Bosnian President Alija Izetbegovic called it “the day of our determination, the day of our hope” Friday as his government agreed to relinquish most civilian governmental authority to a refurbished Muslim-Croat federation.
Although the federation has existed on paper for 20 months, the pact signed by leaders of Bosnia’s warring factions at Wright-Patterson Air Force Base sets out its structure for the first time. It assigns to the federation responsibility for education, police, courts, energy, industry, traffic, commerce, agriculture, health and refugees in territory controlled by Muslim and Croat forces.
The agreement leaves the central government with responsibility for foreign policy, foreign trade, currency, air-traffic control and several other international functions.
Secretary of State Warren Christopher described the federation agreement as “an essential building block for peace in Bosnia-Herzegovina.”
U.S. officials said the pact seems to resolve most disputes between the Muslims and Croats, but it leaves unsettled the status of the rebel Bosnian Serbs, blamed by Washington for most of the atrocities in Europe’s bloodiest war in a half century.
However, a senior Clinton administration official said the American and European mediators hope to kick the talks “into fourth gear” over the weekend in an effort to reach an overall agreement by the end of next week.
Although many details remain unsettled, the senior official said, “Right now all these guys are acting like they want a deal.”
Leaders of Bosnia’s Muslim, Croat and Serb factions agreed in principle last month to divide the country roughly in half between the Serbs and the federation while retaining the central government as the symbol of “the internationally recognized state.” But that plan left for the Dayton talks the nettlesome questions of how to split the territory and how to apportion powers among the factions and the central government.
Friday’s agreement seems to establish a pattern for division of powers that could also be applied to territory held by the Serbs.
But the position of Serbian President Slobodan Milosevic, who is acting as the representative of the Bosnian Serbs in the talks, became more complicated Thursday when the international war crimes tribunal meeting in The Hague indicted three officers of the Serb-led Yugoslav National Army for their part in a 1991 massacre in the Croatian city of Vukovar.

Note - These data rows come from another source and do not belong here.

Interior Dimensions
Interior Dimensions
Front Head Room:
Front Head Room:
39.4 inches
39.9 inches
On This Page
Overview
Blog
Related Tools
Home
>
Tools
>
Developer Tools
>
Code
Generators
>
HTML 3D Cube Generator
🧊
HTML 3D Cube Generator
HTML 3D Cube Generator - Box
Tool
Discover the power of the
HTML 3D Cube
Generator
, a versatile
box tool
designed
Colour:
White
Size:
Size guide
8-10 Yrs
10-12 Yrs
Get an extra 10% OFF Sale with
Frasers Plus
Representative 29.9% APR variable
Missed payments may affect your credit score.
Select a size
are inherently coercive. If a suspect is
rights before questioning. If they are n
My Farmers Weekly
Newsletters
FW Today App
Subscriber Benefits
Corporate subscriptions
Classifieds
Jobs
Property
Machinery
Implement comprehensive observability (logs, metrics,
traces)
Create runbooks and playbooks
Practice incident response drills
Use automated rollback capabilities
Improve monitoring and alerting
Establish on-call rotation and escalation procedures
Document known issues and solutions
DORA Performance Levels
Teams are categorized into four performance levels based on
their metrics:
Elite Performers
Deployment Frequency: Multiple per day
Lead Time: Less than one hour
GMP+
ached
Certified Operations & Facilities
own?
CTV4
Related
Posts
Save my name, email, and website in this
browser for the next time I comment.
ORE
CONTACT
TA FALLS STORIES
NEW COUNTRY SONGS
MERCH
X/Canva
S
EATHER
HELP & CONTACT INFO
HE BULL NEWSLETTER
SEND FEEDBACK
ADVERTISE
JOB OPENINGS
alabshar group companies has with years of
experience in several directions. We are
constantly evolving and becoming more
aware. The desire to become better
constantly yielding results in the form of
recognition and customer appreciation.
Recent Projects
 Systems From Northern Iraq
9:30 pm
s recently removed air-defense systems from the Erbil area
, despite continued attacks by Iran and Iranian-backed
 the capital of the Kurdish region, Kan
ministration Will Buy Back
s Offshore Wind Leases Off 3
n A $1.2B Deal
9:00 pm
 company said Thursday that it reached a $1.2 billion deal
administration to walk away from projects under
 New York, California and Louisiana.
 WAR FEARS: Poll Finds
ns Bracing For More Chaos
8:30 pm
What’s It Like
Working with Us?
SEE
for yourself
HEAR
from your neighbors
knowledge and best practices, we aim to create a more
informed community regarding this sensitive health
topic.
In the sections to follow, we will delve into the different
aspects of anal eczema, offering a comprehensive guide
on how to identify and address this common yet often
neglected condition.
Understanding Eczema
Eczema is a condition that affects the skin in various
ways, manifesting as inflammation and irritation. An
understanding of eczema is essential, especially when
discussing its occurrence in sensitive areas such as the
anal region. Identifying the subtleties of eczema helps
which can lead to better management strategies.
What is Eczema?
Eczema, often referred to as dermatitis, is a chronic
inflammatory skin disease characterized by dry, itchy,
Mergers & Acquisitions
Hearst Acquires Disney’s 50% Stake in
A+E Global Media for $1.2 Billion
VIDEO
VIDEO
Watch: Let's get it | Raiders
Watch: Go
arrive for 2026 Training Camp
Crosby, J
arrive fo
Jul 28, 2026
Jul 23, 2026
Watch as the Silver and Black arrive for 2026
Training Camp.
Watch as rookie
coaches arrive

Unlike the Bosnian Serb militiamen indicted earlier, Yugoslav army officers are under the authority of Milosevic’s government.
State Department spokesman Nicholas Burns said Christopher urged Milosevic to “cooperate with the war-crimes tribunal,” presumably by turning over the suspects for trial. Burns declined to characterize Milosevic’s response.
In a separate meeting with Croatian President Franjo Tudjman, Christopher called for a negotiated settlement of the controversy over Eastern Slavonia, the last slice of Croatian territory held by rebel Croatian Serbs. Tudjman has threatened to retake the territory by military means if the dispute is not resolved by the end of this month, and Croatian troops were reported moving toward the enclave.
The Muslim-Croat federation agreement calls for the Croats to dismantle the trappings of a separate state, called Herzig-Bosnia.